Audit of ultrasound-guided percutaneous renal biopsies
Lois Scoffield, Leeds Teaching Hospitals NHS Trust Aims
Aims
This audit was undertaken to assess the sample diagnostic adequacy and safety/complication rates of ultrasound-guided percutaneous renal biopsies performed in a teaching hospital.
Methods
Data were collected retrospectively from a six-month period (September 2020–February 2021) from the trust’s electronic patient records and RIS. The sample adequacy for native renal kidneys was set at the presence of 10 or more glomeruli in the core biopsy, which was based on a previous audit cycle and Royal College of Radiologists audit template. The Banff Criteria – presence of 10 or more glomeruli and two or more arteries in the core biopsy - formed the standards for the transplant biopsies.

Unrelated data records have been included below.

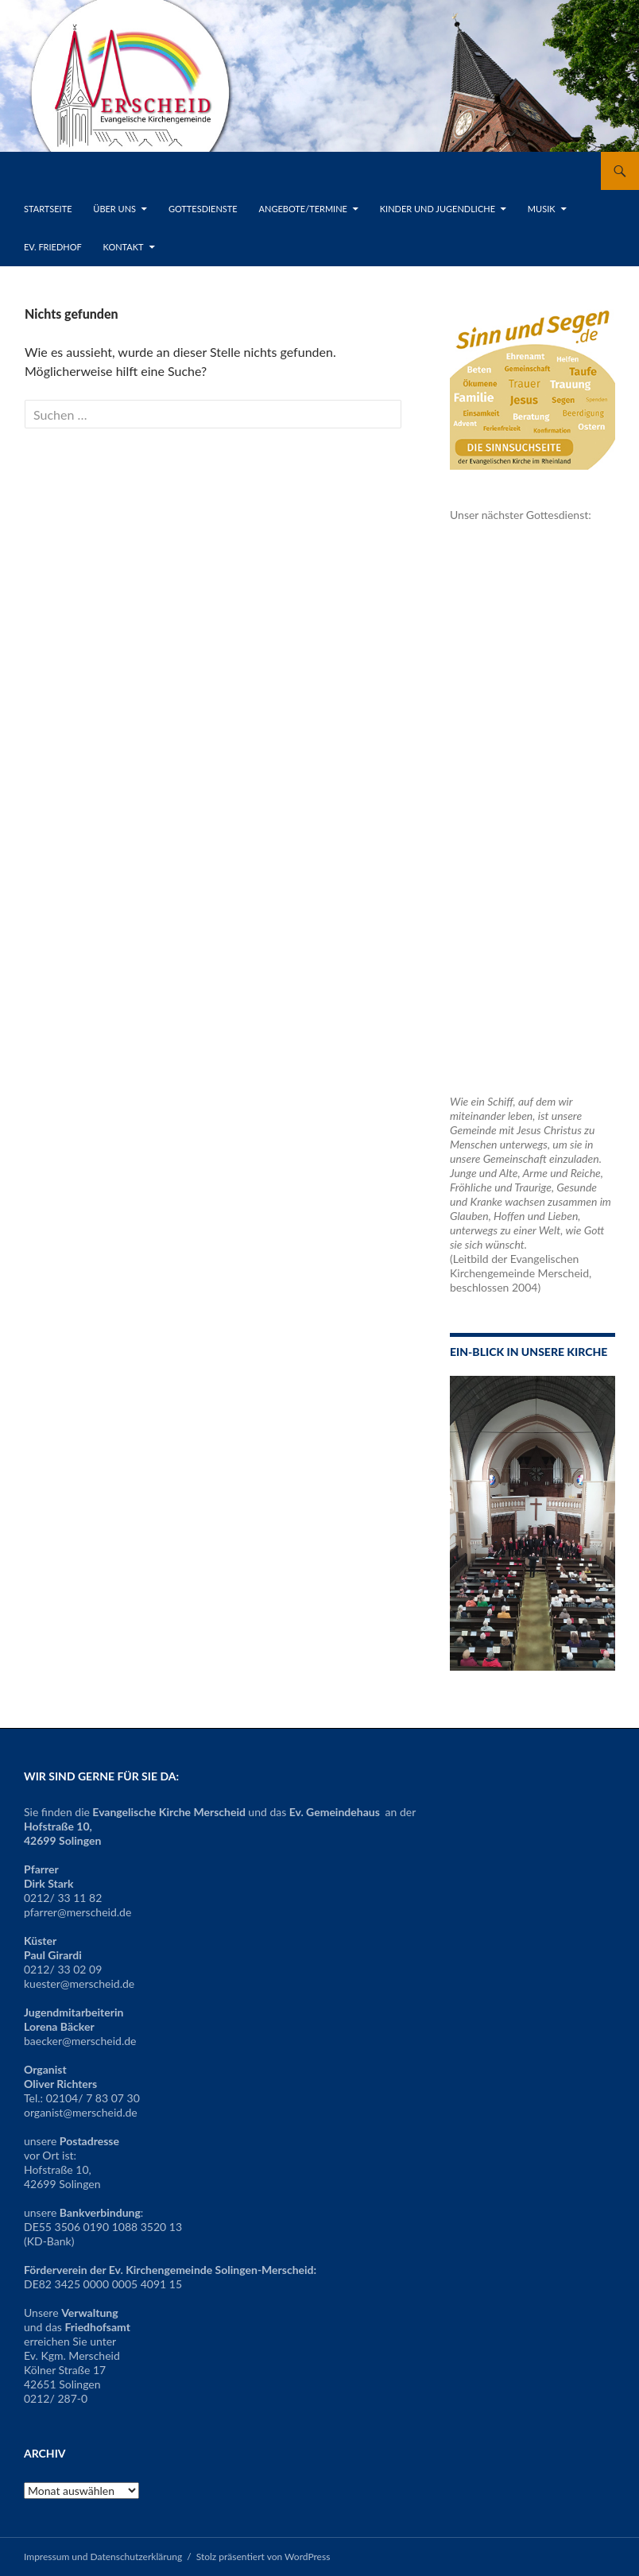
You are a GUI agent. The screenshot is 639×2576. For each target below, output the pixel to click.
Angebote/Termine (303, 208)
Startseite (48, 208)
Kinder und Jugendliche (437, 208)
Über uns (114, 208)
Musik (542, 208)
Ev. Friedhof (53, 247)
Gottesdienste (203, 208)
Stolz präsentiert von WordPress (263, 2556)
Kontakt (123, 247)
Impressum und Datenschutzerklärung (103, 2556)
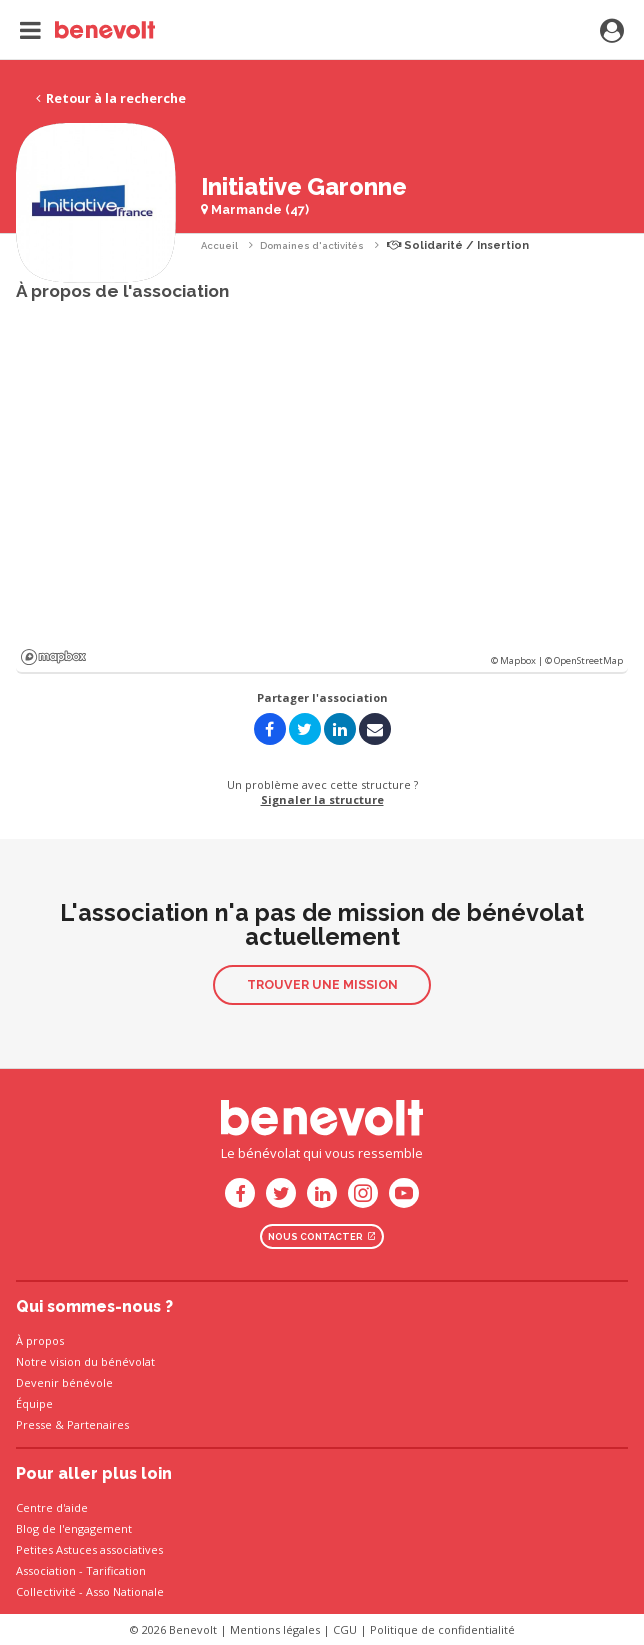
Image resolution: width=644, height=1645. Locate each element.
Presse (34, 1424)
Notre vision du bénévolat (85, 1361)
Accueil (219, 245)
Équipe (34, 1403)
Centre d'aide (52, 1507)
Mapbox (53, 657)
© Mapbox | (518, 660)
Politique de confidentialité (442, 1629)
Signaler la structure (322, 799)
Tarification (116, 1570)
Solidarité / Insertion (458, 245)
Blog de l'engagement (74, 1528)
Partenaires (98, 1424)
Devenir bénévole (64, 1382)
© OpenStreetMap (584, 660)
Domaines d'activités (312, 245)
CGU (345, 1629)
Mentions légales (275, 1629)
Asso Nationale (125, 1591)
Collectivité (46, 1591)
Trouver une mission (322, 984)
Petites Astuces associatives (89, 1549)
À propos (40, 1340)
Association (46, 1570)
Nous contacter (322, 1236)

Any subsequent complications or repeat biopsies were recorded.
Results
Data from 179 patients were included. 30 biopsies were targeted (at a focal lesion), 92 were native (non-targeted) and 57 were transplant biopsies. Operators included Radiology Registrars, Consultant Radiologists and Sonographers. 89% of the targeted biopsies were diagnostic. 66% of the native biopsies were adequate (57% in the previous audit), with a 4% repeat biopsy rate (3% previously). 72% of the transplant biopsies were adequate (67% previously), with a 4% repeat biopsy rate (3% previously). There was a 4% minor complication rate (not previously assessed). One patient (0.6%) had a major complication of active renal bleeding requiring interventional radiological embolisation.
Conclusion
This audit cycle demonstrated that ultrasound-guided percutaneous renal biopsies is a safe and effective procedure with a very low major complication rate and a high chance of obtaining a diagnostic sample for histopathological analysis.